С тех пор миру не узнать цветения, с тех пор лишь зимние могильные лютики, а у него в потемках — обглоданный иссохшийся птичий трупик, и волосы пернатые у трупика почему-то не зеленые, а темные, черные почти, и в синих глазах — шариковый фарфор стеклянного неба.
— И на что это ты смотришь, можешь мне сказать?
Аллен, позабывший и про иллюминатор, и про китайскую старушку в поисках яиц, спустился, уселся седалищем на стул, непонимающе нахмурил разлет бровей-дельтапланов.

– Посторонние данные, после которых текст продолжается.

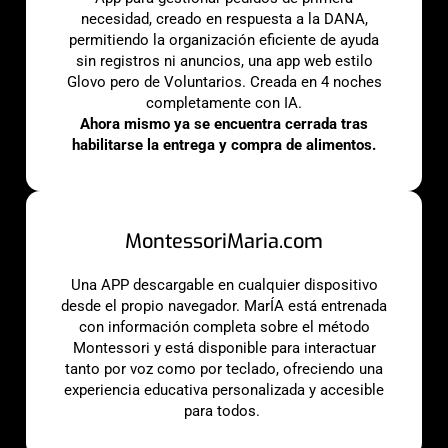
necesidad, creado en respuesta a la DANA,
permitiendo la organización eficiente de ayuda
sin registros ni anuncios, una app web estilo
Glovo pero de Voluntarios. Creada en 4 noches
completamente con IA.
Ahora mismo ya se encuentra cerrada tras
habilitarse la entrega y compra de alimentos.
MontessoriMaria.com
Una APP descargable en cualquier dispositivo
desde el propio navegador. MarÍA está entrenada
con información completa sobre el método
Montessori y está disponible para interactuar
tanto por voz como por teclado, ofreciendo una
experiencia educativa personalizada y accesible
para todos.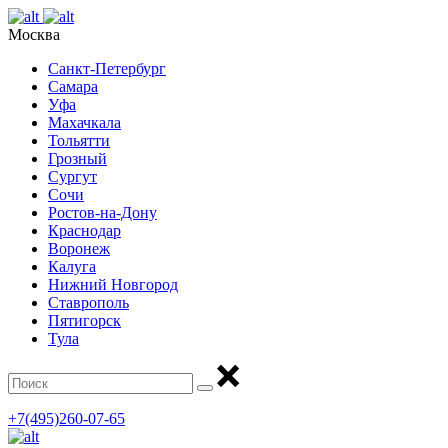
Москва
Санкт-Петербург
Самара
Уфа
Махачкала
Тольятти
Грозный
Сургут
Сочи
Ростов-на-Дону
Краснодар
Воронеж
Калуга
Нижний Новгород
Ставрополь
Пятигорск
Тула
+7(495)260-07-65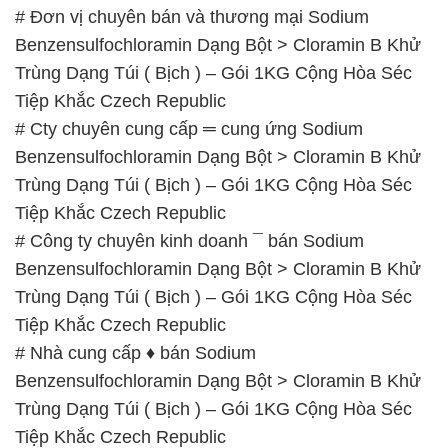
# Đơn vị chuyên bán và thương mại Sodium
Benzensulfochloramin Dạng Bột > Cloramin B Khử
Trùng Dạng Túi ( Bịch ) – Gói 1KG Cộng Hòa Séc
Tiệp Khắc Czech Republic
# Cty chuyên cung cấp ═ cung ứng Sodium
Benzensulfochloramin Dạng Bột > Cloramin B Khử
Trùng Dạng Túi ( Bịch ) – Gói 1KG Cộng Hòa Séc
Tiệp Khắc Czech Republic
# Công ty chuyên kinh doanh ¯ bán Sodium
Benzensulfochloramin Dạng Bột > Cloramin B Khử
Trùng Dạng Túi ( Bịch ) – Gói 1KG Cộng Hòa Séc
Tiệp Khắc Czech Republic
# Nhà cung cấp ♦ bán Sodium
Benzensulfochloramin Dạng Bột > Cloramin B Khử
Trùng Dạng Túi ( Bịch ) – Gói 1KG Cộng Hòa Séc
Tiệp Khắc Czech Republic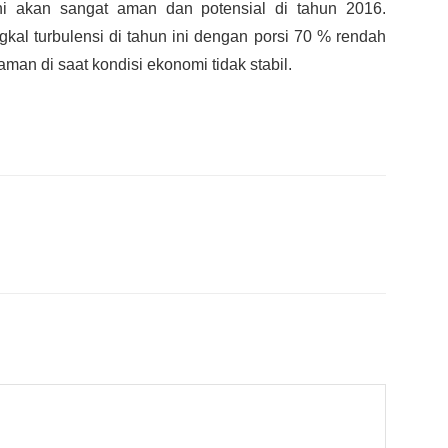
ini akan sangat aman dan potensial di tahun 2016.
al turbulensi di tahun ini dengan porsi 70 % rendah
aman di saat kondisi ekonomi tidak stabil.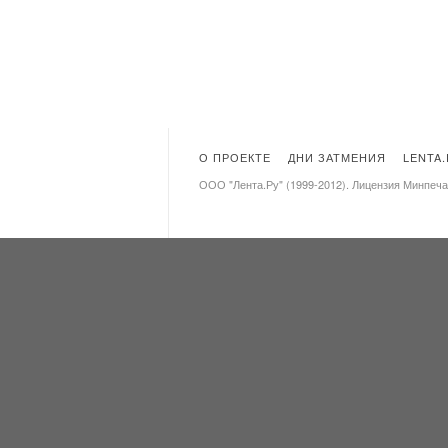
О ПРОЕКТЕ
ДНИ ЗАТМЕНИЯ
LENTA
ООО "Лента.Ру" (1999-2012). Лицензия Минпеч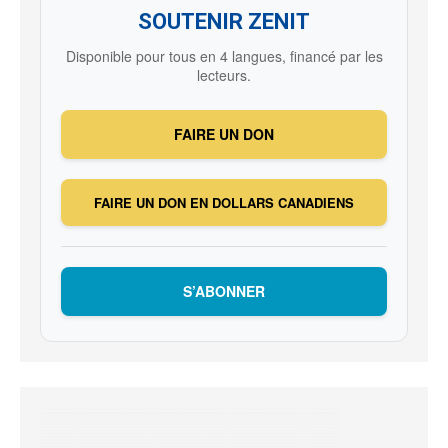
SOUTENIR ZENIT
Disponible pour tous en 4 langues, financé par les
lecteurs.
FAIRE UN DON
FAIRE UN DON EN DOLLARS CANADIENS
S’ABONNER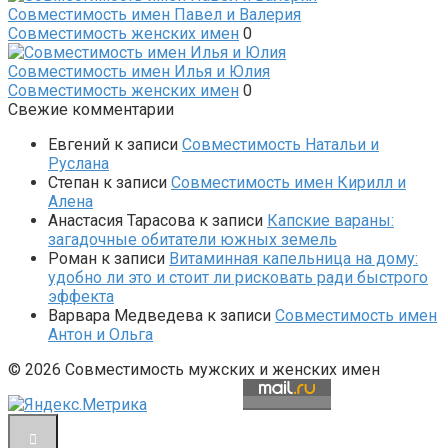
Совместимость имен Павел и Валерия
Совместимость женских имен
0
Совместимость имен Илья и Юлия
Совместимость женских имен
0
Свежие комментарии
Евгений
к записи
Совместимость Натальи и
Руслана
Степан
к записи
Совместимость имен Кирилл и
Алена
Анастасия Тарасова
к записи
Капские вараны:
загадочные обитатели южных земель
Роман
к записи
Витаминная капельница на дому:
удобно ли это и стоит ли рисковать ради быстрого
эффекта
Варвара Медведева
к записи
Совместимость имен
Антон и Ольга
© 2026 Совместимость мужских и женских имен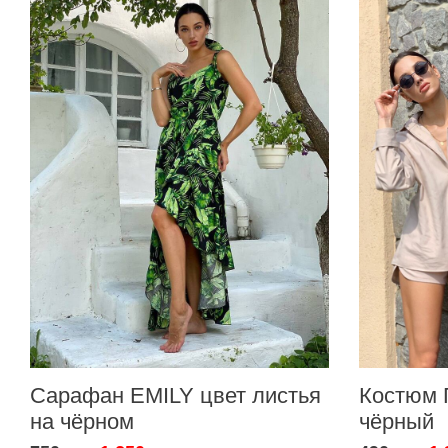
Сарафан EMILY цвет листья
Костюм 
на чёрном
чёрный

Помолчав, честно признался:
— Я… не знаю.
— Я вижу, — голос отозвался тут же, так близко, так громко, будто сидел совсем рядом, но рядом с собой Уолкер не видел никого. — Трудно, знаешь ли, проявиться полностью, если ты соизволил забыть даже такую важную мелочь, как твой учитель должен выглядеть, тупица. Разве этому я тебя учил? Вырасти и стать бесстыжим безнадежным кретином?
Белоголовый мальчишка недоуменно качнул головой — он вообще не помнил, чтобы хоть кто-нибудь хоть чему-нибудь хоть когда-нибудь его учил, но проще было согласиться, чем оспаривать, да и голос, кажется, таким исходом остался доволен все-таки больше, чем всеми его предыдущими словами.
— Вот то-то и оно. Послушай, малек, почему ты настолько не поспеваешь? Шибануло по голове, это я понимаю, но если не оклемаешься — станет, дай-ка тебя просветить, хуже. Гораздо хуже. Жопа тебе будет, если иными словами не просекаешь. Да и не только, будем уж честны, тебе одному.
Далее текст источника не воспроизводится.